Mucin 1 (MUC1) is abnormally expressed in tumor tissues, and quantitative analysis of MUC1 is thus beneficial to the prevention and early diagnosis of cancer. In this work, by intergrating DNAzyme with strand displacement reaction (SDR), we have fabricated a highly sensitive MUC1 colorimetric assay based on a multiple signal amplification strategy. Specifically, the presence of MUC1 can induce the exposure of the toehold region pre-locked in the aptamer probe (AP) to initiate SDR, liberating the MUC1/AP complex for recycling (cycle I) and forming the dimer-like DNAzyme. The formed DNAzyme can then cyclically cleave the substrate signal probe (cycle II), triggering the formation of G-quadruplex sequence and the new active enzyme sequence that can also cleave the signal probe (cycle III). Such target-induced triple amplification reaction can generate massive G-quadruplex sequences, which leads to a dramatically enhanced colorimetric signal for sensitive detection of MUC1 even at an ultra-low level of 35 pM. The colorimetric strategy also holds a high selectivity to distinguish MUC1 from other interfering proteins and can be successfully applied to the detection of MUC1 in human serum as well as cancer cells, presenting great potential in biosensing and clinical diagnostics.

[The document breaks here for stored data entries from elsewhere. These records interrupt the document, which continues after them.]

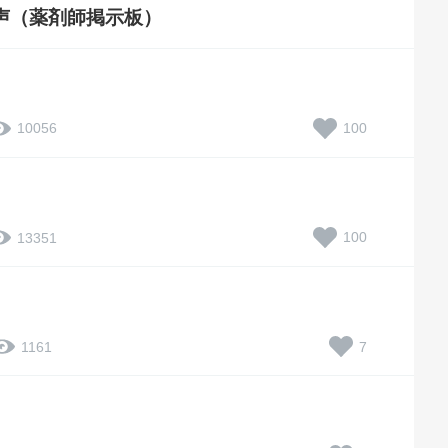
声（薬剤師掲示板）
100
10056
100
13351
7
1161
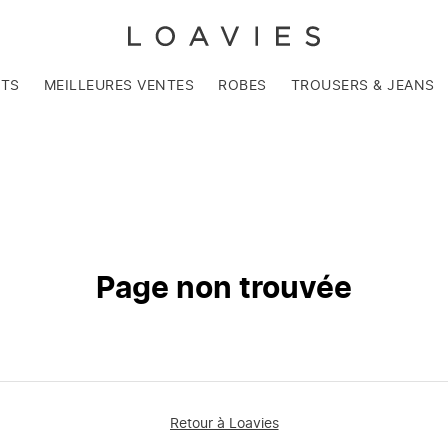
NTS
MEILLEURES VENTES
ROBES
TROUSERS & JEANS
Page non trouvée
Retour à Loavies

粘蛋白1（MUC1）在肿瘤组织中异常表达，因此MUC1的定量分析有利于癌症的预防和早期诊断。在这项工作中，通过将DNAzyme与链置换反应（SDR）整合在一起，我们基于多信号放大策略制备了高度灵敏的MUC1比色测定法。具体而言，MUC1的存在可以诱导预先锁定在适体探针（AP）中的脚尖区域的暴露，从而引发SDR，释放MUC1 / AP复合物以进行再循环（循环I）并形成二聚体样DNAzyme。然后，形成的DNA酶可以循环切割底物信号探针（循环II），触发G-四链体序列的形成和新的活性酶序列也可以切割信号探针（循环III）。这种靶标诱导的三重扩增反应可以生成大量的G-四链体序列，即使在35 pM的超低水平下，也能显着增强比色信号，以灵敏地检测MUC1。比色法还具有很高的选择性，可将MUC1与其他干扰蛋白区分开，可成功应用于人血清和癌细胞中MUC1的检测，在生物传感和临床诊断中具有巨大潜力。